To say Welles was upset with Universal’s meddling is like saying the Russians were a bit miffed about Stalingrad. Upon seeing the studio’s cut, the filmmaker dashed off a multi-page memo highlighting each unnecessary alteration. Eventually, this missive would enable editor Walter Murch to reconstruct Evil so that it resembled Welles’ intended version. At the time it was written, however, the memo was little more than an expression of utter frustration.

All of which said, it initially appeared that it would be Welles, rather than the execs, who had the last laugh. Premiering at the Brussels Worlds Fair, Touch Of Evil promptly scooped the Best Picture prize. In America, though, the movie wasn’t so much released as flushed. Stuck on the bottom half of a double-bill, it instantly disappeared from theatres. Disappointed, Orson Welles retreated to Europe where he tried to drum up money for an adaptation of Don Quixote. Charlton Heston, meanwhile, buggered off and made Ben-Hur.

Given the quality of the completed film – cuts or no cuts, Touch Of Evil is up there with Welles’ very best work - and the harsh treatment handed out to him by Hollywood, it’s tempting to see the great man as the scorned party in the Evil affair. But look at the matter again and you can understand the studio’s grievances. Having asked for a bog-standard thriller, it must have come as quite a shock to receive a pitch-black noir so soaked in sex, drugs and violence as to be almost unreleasable in the soporifically sedate 1950s.

More pertinently, Welles’ failure to go along with the studio’s wishes did irreparable damage to his career. While it’s unpleasant to think of a world without Touch Of Evil, had Orson played by the rules, he might have had the opportunity to make other, more personal pictures for Universal.
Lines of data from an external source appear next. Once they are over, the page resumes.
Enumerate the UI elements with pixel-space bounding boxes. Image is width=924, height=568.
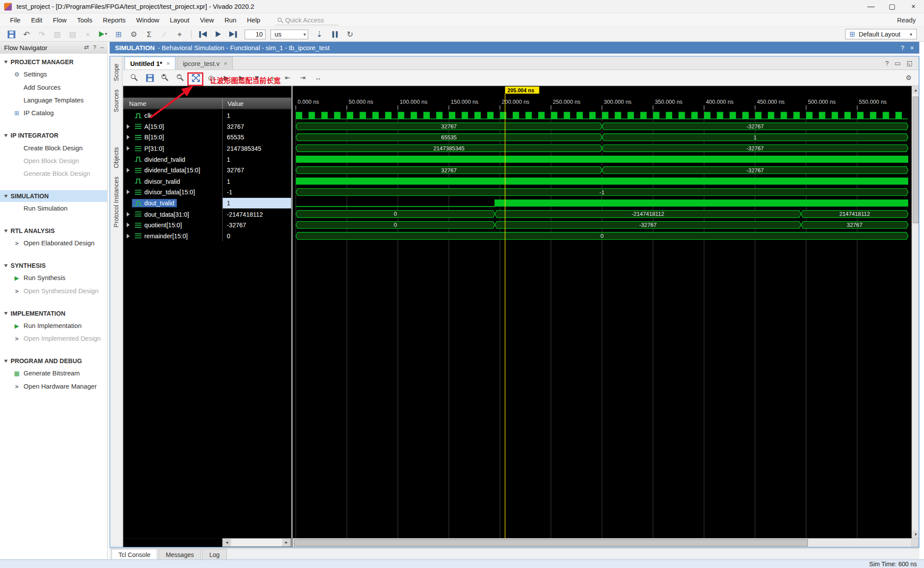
flownav-item-open-hardware-manager[interactable]: >Open Hardware Manager xyxy=(0,380,107,393)
toggle-navigator-icon[interactable]: ⇄ xyxy=(84,44,89,51)
next-marker-button[interactable]: ▼ xyxy=(252,73,262,83)
run-time-input[interactable]: 10 xyxy=(245,29,266,39)
zoom-in-button[interactable]: + xyxy=(160,73,170,83)
flownav-section-project-manager[interactable]: PROJECT MANAGER xyxy=(0,56,107,68)
maximize-icon[interactable]: ▢ xyxy=(882,0,903,13)
redo-button[interactable]: ↷ xyxy=(35,28,48,40)
wave-settings-gear-icon[interactable]: ⚙ xyxy=(903,73,914,83)
maximize-window-icon[interactable]: ◱ xyxy=(907,59,913,67)
hscroll-thumb[interactable] xyxy=(294,539,808,546)
flownav-item-open-block-design[interactable]: Open Block Design xyxy=(0,154,107,167)
flownav-item-settings[interactable]: ⚙Settings xyxy=(0,68,107,80)
menu-layout[interactable]: Layout xyxy=(165,15,194,25)
menu-reports[interactable]: Reports xyxy=(98,15,131,25)
expand-icon[interactable] xyxy=(127,233,130,238)
name-panel-hscroll[interactable]: ◂ ▸ xyxy=(222,538,291,547)
play-from-cursor-button[interactable]: ▶ xyxy=(221,73,231,83)
side-tab-scope[interactable]: Scope xyxy=(113,64,120,81)
menu-flow[interactable]: Flow xyxy=(48,15,72,25)
close-icon[interactable]: × xyxy=(903,0,924,13)
settings-button[interactable]: ⚙ xyxy=(127,28,140,40)
flownav-section-ip-integrator[interactable]: IP INTEGRATOR xyxy=(0,130,107,142)
vscroll-thumb[interactable] xyxy=(913,97,919,223)
tab-untitled-1[interactable]: Untitled 1*× xyxy=(125,57,176,69)
expand-icon[interactable] xyxy=(127,146,130,151)
run-all-button[interactable] xyxy=(212,28,224,40)
close-icon[interactable]: × xyxy=(224,60,227,67)
restart-simulation-button[interactable] xyxy=(196,28,209,40)
bottom-tab-log[interactable]: Log xyxy=(202,549,227,559)
signal-row-a-15-0[interactable]: A[15:0]32767 xyxy=(123,121,291,132)
flownav-section-simulation[interactable]: SIMULATION xyxy=(0,190,107,202)
flownav-item-run-simulation[interactable]: Run Simulation xyxy=(0,202,107,215)
run-to-time-button[interactable]: ▶ xyxy=(236,73,247,83)
navigator-collapse-icon[interactable]: ‒ xyxy=(100,44,103,51)
delete-button[interactable]: × xyxy=(81,28,94,40)
side-tab-protocol-instances[interactable]: Protocol Instances xyxy=(113,177,120,228)
signal-row-dividend-tdata-15-0[interactable]: dividend_tdata[15:0]32767 xyxy=(123,165,291,176)
signal-row-b-15-0[interactable]: B[15:0]65535 xyxy=(123,132,291,143)
flownav-item-ip-catalog[interactable]: ⊞IP Catalog xyxy=(0,106,107,119)
scroll-down-icon[interactable]: ▾ xyxy=(912,531,919,538)
side-tab-objects[interactable]: Objects xyxy=(113,147,120,168)
flownav-item-language-templates[interactable]: Language Templates xyxy=(0,94,107,106)
hscroll-track[interactable] xyxy=(231,539,282,546)
side-tab-sources[interactable]: Sources xyxy=(113,89,120,112)
zoom-out-button[interactable]: − xyxy=(175,73,186,83)
edit-button[interactable]: ∕ xyxy=(158,28,171,40)
quick-access-input[interactable]: Quick Access xyxy=(275,15,339,25)
save-waveform-button[interactable] xyxy=(144,73,155,83)
banner-close-icon[interactable]: × xyxy=(910,44,914,51)
signal-row-divisor-tdata-15-0[interactable]: divisor_tdata[15:0]-1 xyxy=(123,187,291,198)
scroll-up-icon[interactable]: ▴ xyxy=(912,86,919,94)
banner-help-icon[interactable]: ? xyxy=(901,44,904,51)
save-button[interactable] xyxy=(5,28,18,40)
expand-icon[interactable] xyxy=(127,135,130,140)
waveform-canvas[interactable]: 0.000 ns50.000 ns100.000 ns150.000 ns200… xyxy=(293,86,912,539)
signal-row-dividend-tvalid[interactable]: dividend_tvalid1 xyxy=(123,154,291,165)
signal-row-dout-tdata-31-0[interactable]: dout_tdata[31:0]-2147418112 xyxy=(123,209,291,220)
zoom-to-cursor-button[interactable]: ◎ xyxy=(205,73,216,83)
menu-help[interactable]: Help xyxy=(242,15,265,25)
menu-tools[interactable]: Tools xyxy=(72,15,98,25)
flownav-item-open-synthesized-design[interactable]: >Open Synthesized Design xyxy=(0,284,107,297)
paste-button[interactable]: ▤ xyxy=(66,28,79,40)
scroll-left-icon[interactable]: ◂ xyxy=(223,539,231,546)
menu-run[interactable]: Run xyxy=(219,15,242,25)
expand-icon[interactable] xyxy=(127,212,130,217)
tab-ipcore-test-v[interactable]: ipcore_test.v× xyxy=(177,57,233,69)
expand-icon[interactable] xyxy=(127,190,130,195)
window-help-icon[interactable]: ? xyxy=(885,59,889,66)
flownav-item-open-implemented-design[interactable]: >Open Implemented Design xyxy=(0,332,107,345)
signal-row-dout-tvalid[interactable]: dout_tvalid1 xyxy=(123,198,291,209)
minimize-icon[interactable]: — xyxy=(860,0,881,13)
wave-hscroll[interactable] xyxy=(293,538,912,547)
run-for-time-button[interactable] xyxy=(227,28,240,40)
name-column-header[interactable]: Name xyxy=(123,98,222,109)
menu-file[interactable]: File xyxy=(5,15,26,25)
bottom-tab-tcl-console[interactable]: Tcl Console xyxy=(111,549,158,559)
goto-next-transition-button[interactable]: ⇥ xyxy=(297,73,308,83)
report-button[interactable]: Σ xyxy=(143,28,155,40)
float-window-icon[interactable]: ▭ xyxy=(895,59,901,67)
flownav-item-run-synthesis[interactable]: ▶Run Synthesis xyxy=(0,271,107,284)
signal-row-remainder-15-0[interactable]: remainder[15:0]0 xyxy=(123,230,291,241)
flownav-item-generate-bitstream[interactable]: ▦Generate Bitstream xyxy=(0,367,107,379)
flownav-section-rtl-analysis[interactable]: RTL ANALYSIS xyxy=(0,225,107,237)
run-button[interactable]: ▾ xyxy=(97,28,110,40)
flownav-section-program-and-debug[interactable]: PROGRAM AND DEBUG xyxy=(0,355,107,367)
relaunch-simulation-button[interactable]: ↻ xyxy=(344,28,356,40)
copy-button[interactable]: ▥ xyxy=(51,28,63,40)
expand-icon[interactable] xyxy=(127,223,130,228)
expand-icon[interactable] xyxy=(127,168,130,173)
flownav-item-run-implementation[interactable]: ▶Run Implementation xyxy=(0,319,107,332)
vertical-scrollbar[interactable]: ▴ ▾ xyxy=(912,86,919,539)
zoom-fit-button[interactable] xyxy=(191,73,201,83)
expand-icon[interactable] xyxy=(127,124,130,129)
scroll-right-icon[interactable]: ▸ xyxy=(282,539,291,546)
layout-select[interactable]: ⊞ Default Layout ▾ xyxy=(845,29,917,40)
undo-button[interactable]: ↶ xyxy=(20,28,33,40)
flownav-item-open-elaborated-design[interactable]: >Open Elaborated Design xyxy=(0,237,107,249)
step-button[interactable]: ⇣ xyxy=(313,28,326,40)
flownav-item-create-block-design[interactable]: Create Block Design xyxy=(0,141,107,154)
Perhaps spoilt by the stipulation-free contract he signed with RKO to make Kane, Welles seems to have felt that any sort of compromise would tarnish his artistic integrity.

And well it might. But in playing his paymasters for fools, Welles ensured that he sullied both his directing and acting careers. For rather than being able to pursue roles that really interested him, Orson’s reliance on self-financing his films meant that he was forever having to take on terrible (albeit terrifically paid) parts in bloody awful movies such as Necromancy and Butterfly.

And while he might not have been the best at owning up to his mistakes, Orson Welles was fully aware of the compromise he’d forced upon himself. As he’d later explain, “I have wasted the greater part of my life looking for money and trying to make my work from this terribly expensive paint box. I’ve spent too much energy on things that have nothing to do with making a movie.”

Threadbare Films

Orson Welles’ guide to cinema on a shoestring

Othello – Completed using Welles’ Third Man money, this Palme d’Or winner was shot in two countries over three exhausting years.

The Trial – Kafka adaptation shot in Paris’ abandoned Gare D’Orsay railway station because Welles couldn’t afford to rent studio space.

The Immortal Story – Based on a Karen Blixen short story, this barely feature-length drama was completed with money from a French TV company.

The Deep – A shortage of funds caused Welles to can this sea-bound drama. The death of leading man Lawrence Harvey also didn’t help matters.

F For Fake – Orson’s excellent look at the world of forgery was fleshed-out by ‘borrowing’ footage from a BBC show on the same subject.